In October 1982 Mauchlen transferred to Motherwell where he soon gained a strong following amongst the supporters for his organisational skill and his aggression. He was appointed club captain in 1984 and helped his side to the First Division title that season. Motherwell were however suffering from financial difficulties at that time and, with Mauchlen one of their most saleable assets, it was only a matter of time before he left.

===In England===
Mauchlen moved to Leicester City in August 1985 as part of deal that also saw teammate Gary McAllister make the switch to Filbert Street. The deal amounted to a combined fee of £350,000. Mauchlen turned out in 239 Football League matches for the club.
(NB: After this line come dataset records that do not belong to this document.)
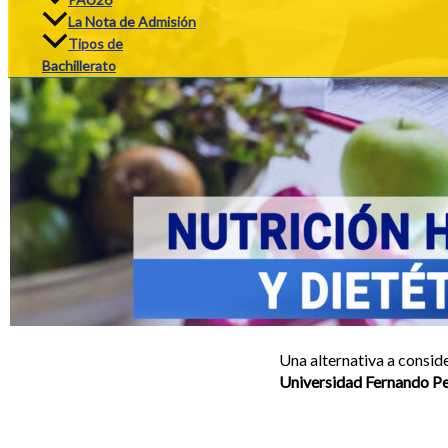
La Nota de Admisión
Tipos de
Bachillerato
Una alternativa a conside
Universidad Fernando Pe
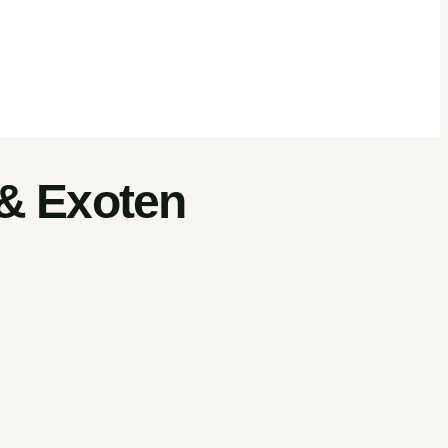
 & Exoten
Mauchlen joined Leeds United on loan on 12 March 1992 but left the club at the end of that month without making a first team appearance.

===Later career===
Mauchlen returned to Scotland with Heart of Midlothian in 1992, making 18 league appearances. Unable to command a regular first team place, Mauchlen was loaned to Irish Football League side Glenavon in November 1993, making the move permanent the following season. He switched to Ballymena United in August 1995.

Mauchlen returned to England with non-league club Leicester United in summer 1996. In August Mauchlen scored the winning goal in their 3–2 Southern Football League Midland Division win over Grantham. The following day however it was announced in a shock move that Leicester United had been liquidated. A free agent, Mauchlen promptly signed for Corby Town. He subsequently turned out for VS Rugby and Hinckley Town.

==Coaching career==
During the late 1990s Mauchlen managed Oadby Town. In 1997, whilst in charge at Oadby, he was offered the chance to return to Glenavon as manager but he rejected the opportunity after feeling that the contract he was offered was not satisfactory. He returned to Oadby Town around 2004 as a coach under manager Lee Adam.

As of 2011 Mauchlen is living back in Leicester where he works for British Gas. His son Iain was for a time on the books at Cowdenbeath.